START DATA RECORDS
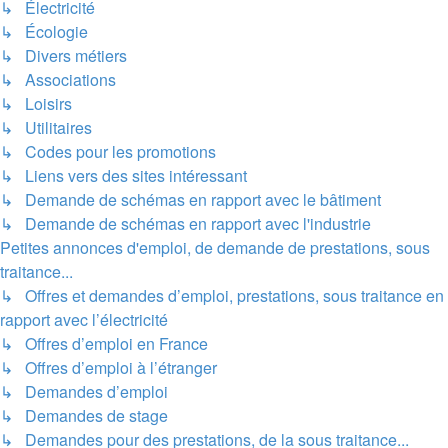
↳ Électricité
↳ Écologie
↳ Divers métiers
↳ Associations
↳ Loisirs
↳ Utilitaires
↳ Codes pour les promotions
↳ Liens vers des sites intéressant
↳ Demande de schémas en rapport avec le bâtiment
↳ Demande de schémas en rapport avec l'industrie
Petites annonces d'emploi, de demande de prestations, sous
traitance...
↳ Offres et demandes d’emploi, prestations, sous traitance en
rapport avec l’électricité
↳ Offres d’emploi en France
↳ Offres d’emploi à l’étranger
↳ Demandes d’emploi
↳ Demandes de stage
↳ Demandes pour des prestations, de la sous traitance...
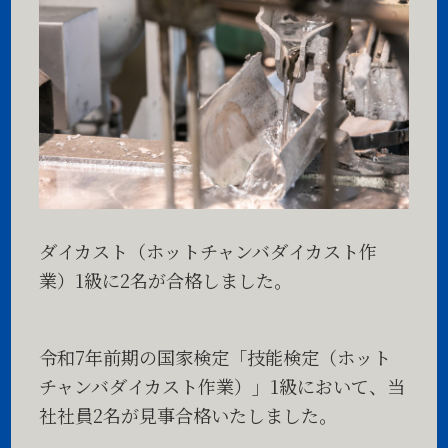
ダイカスト（ホットチャンバダイカスト作
業）1級に2名が合格しました。
令和7年前期の国家検定「技能検定（ホット
チャンバダイカスト作業）」1級において、当
社社員2名が見事合格いたしました。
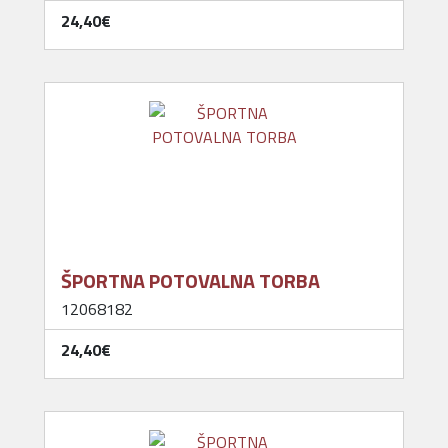
24,40‎€
ŠPORTNA POTOVALNA TORBA
12068182
24,40‎€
END DATA RECORDS
◆ THE TASK
I would like you to set down the lines above, from the one containing "pour les promotions" to the final line, exactly as written and without pictures.

◆ WORKED SOLUTION
↳ Codes pour les promotions
↳ Liens vers des sites intéressant
↳ Demande de schémas en rapport avec le bâtiment
↳ Demande de schémas en rapport avec l'industrie
Petites annonces d'emploi, de demande de prestations, sous
traitance...
↳ Offres et demandes d’emploi, prestations, sous traitance en
rapport avec l’électricité
↳ Offres d’emploi en France
↳ Offres d’emploi à l’étranger
↳ Demandes d’emploi
↳ Demandes de stage
↳ Demandes pour des prestations, de la sous traitance...
ダイカスト（ホットチャンバダイカスト作
業）1級に2名が合格しました。
令和7年前期の国家検定「技能検定（ホット
チャンバダイカスト作業）」1級において、当
社社員2名が見事合格いたしました。
24,40‎€
ŠPORTNA POTOVALNA TORBA
12068182
24,40‎€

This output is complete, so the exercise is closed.